The University and the Walker Art Center are celebrating Black History Month in similar fashion this weekend.
Both welcome Tony and Grammy Award nominee and two-time Obie Award recipient Ntozake Shange as the centerpiece for the weekend festivities.
Shange, a playwright, novelist and poet, will be featured Saturday at the Walker Art Center panel: “African-American Literature for Everyone.”
The panel will be composed of writers, St. Paul public school teachers and a youth representative from the Walker’s Team Arts Council. The event will highlight motivation for youth reading.
Additionally, on Sunday, Shange will read portions of her latest book, “If I Can Cook You Know God Can,” as well as selections from earlier works at the 10th national African-American Read-In. The read-in will take place in the Cowles Auditorium at the Hubert H. Humphrey Center.
Her most famous piece to date is “for colored girls who have considered suicide/when the rainbow is enough.” The poem details the degradation and abuse seven black women endure at different stages in their lives.
Both the event at the Walker on Saturday and the one at the Humphrey Center on Sunday will begin around 3 p.m.
Coordinators of the events suggest arriving early, citing Shange’s strong critical acclaim.
“Every year we’ve had increased success,” said Ezra Hyland, primary coordinator of the read-in for the General College.
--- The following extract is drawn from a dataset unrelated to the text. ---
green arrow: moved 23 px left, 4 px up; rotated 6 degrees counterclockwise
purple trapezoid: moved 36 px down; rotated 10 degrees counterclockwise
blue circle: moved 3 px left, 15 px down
He added that the event is meant to raise the issue of illiteracy.
Following the read-in, children and young adults at the Humphrey Center will have the opportunity to choose one book written by an African-American writer. At last year’s read-in, more than 200 books were given away.
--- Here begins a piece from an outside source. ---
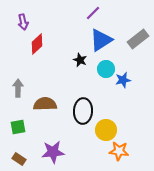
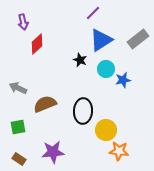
gray arrow: rotated 66 degrees counterclockwise
brown semicircle: rotated 20 degrees counterclockwise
Books were donated this year by Barnes and Noble, Borders and University bookstores.
There are numerous driving forces behind the event on Sunday.
“Illiteracy is a significant problem with prisoners,” Hyland said. He added that low literacy rates and fewer opportunities for higher education force individuals to become “locked in the cycle of welfare.”
Shange will be speaking at numerous engagements across the country throughout February.
In May, former University alumnae Sun Mee Chomet and Julie Estrada will be performing Shange’s poem “for colored girls” with the Penumbra Theater.
Wilson Library also currently houses more than 7,000 volumes of rare African-American literature written in the past 100 years.